Studies of Foxl2 null mice point toward a new mechanism of POF. Mice lacking the gene recapitulate relevant features of human BPES: Males and females are small and show distinctive craniofacial morphology with upper eyelids absent. Furthermore, in mice as in humans, sterility is confined to females. More detailed analyses show that all major somatic cell lineages fail to develop around growing oocytes from the time of the first follicle formation. Thus, POF can arise from disrupted follicle development, with Foxl2 as a selective determinant of perinatal ovarian development.
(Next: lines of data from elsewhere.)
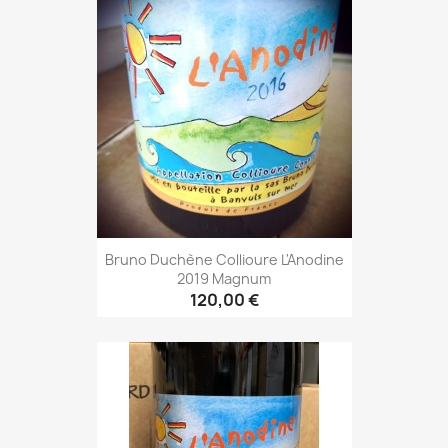
Bruno Duchène Collioure L'Anodine
2019 Magnum
120,00 €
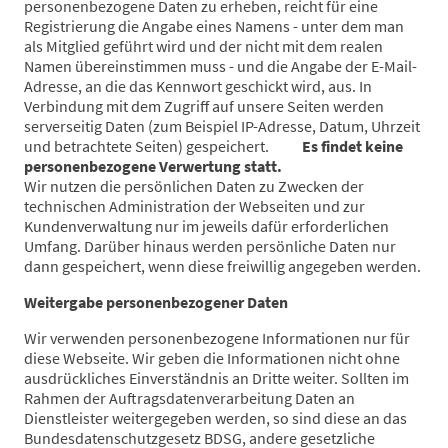
personenbezogene Daten zu erheben, reicht für eine
Registrierung die Angabe eines Namens - unter dem man
als Mitglied geführt wird und der nicht mit dem realen
Namen übereinstimmen muss - und die Angabe der E-Mail-
Adresse, an die das Kennwort geschickt wird, aus. In
Verbindung mit dem Zugriff auf unsere Seiten werden
serverseitig Daten (zum Beispiel IP-Adresse, Datum, Uhrzeit
und betrachtete Seiten) gespeichert.
Es findet keine
personenbezogene Verwertung statt.
Wir nutzen die persönlichen Daten zu Zwecken der
technischen Administration der Webseiten und zur
Kundenverwaltung nur im jeweils dafür erforderlichen
Umfang. Darüber hinaus werden persönliche Daten nur
dann gespeichert, wenn diese freiwillig angegeben werden.
Weitergabe personenbezogener Daten
Wir verwenden personenbezogene Informationen nur für
diese Webseite. Wir geben die Informationen nicht ohne
ausdrückliches Einverständnis an Dritte weiter. Sollten im
Rahmen der Auftragsdatenverarbeitung Daten an
Dienstleister weitergegeben werden, so sind diese an das
Bundesdatenschutzgesetz BDSG, andere gesetzliche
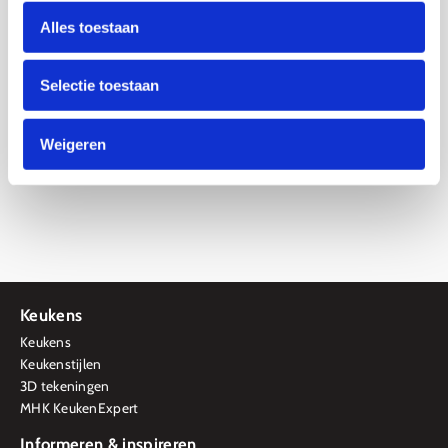
Woensdag: 12:00 - 17:00 uur
Donderdag: 9:30 - 17:00 uur
Alles toestaan
Vrijdag: 9:30 - 17:00 uur
Zaterdag: 9:30 - 16:00 uur
Selectie toestaan
Weigeren
Keukens
Keukens
Keukenstijlen
3D tekeningen
MHK KeukenExpert
Informeren & inspireren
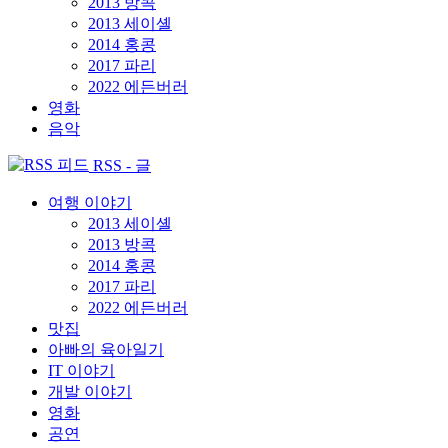
2013 방콕
2013 세이셸
2014 홍콩
2017 파리
2022 에든버러
영화
음악
RSS - 글
여행 이야기
2013 세이셸
2013 방콕
2014 홍콩
2017 파리
2022 에든버러
맛집
아빠의 육아일기
IT 이야기
개발 이야기
영화
공연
Foxl2 disruption in mice provides the first model directly relevant to POF in humans, along with a route to genes selectively involved in the determination of the critical follicle pool. Such genes should include candidates for mutation in other instances of POF, where affected genes have been difficult to identify. In the long run, they may provide targets for therapeutic intervention to reverse ovarian failure.